Task to carry out:
What you produce should be an exact transcription of the data, minus any pictures.

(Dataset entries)

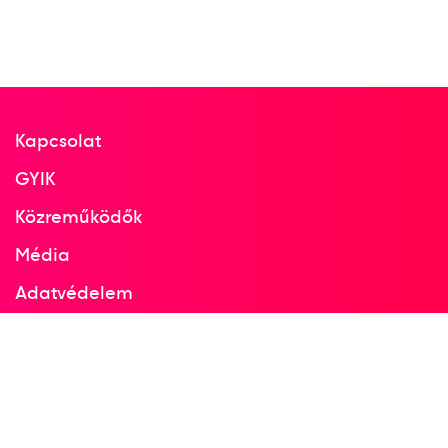
Egyéni 100kg
Helyezetlen
2003
2003. máj.
Kapcsolat
Düsseldorf
GYIK
Németország
Közreműködők
Média
Judo Európa-bajnokság
Adatvédelem
Egyéni, open
Helyezetlen
Facebook
Instagram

Solution for this task:
Egyéni 100kg
Helyezetlen
2003
2003. máj.
Kapcsolat
Düsseldorf
GYIK
Németország
Közreműködők
Média
Judo Európa-bajnokság
Adatvédelem
Egyéni, open
Helyezetlen
Facebook
Instagram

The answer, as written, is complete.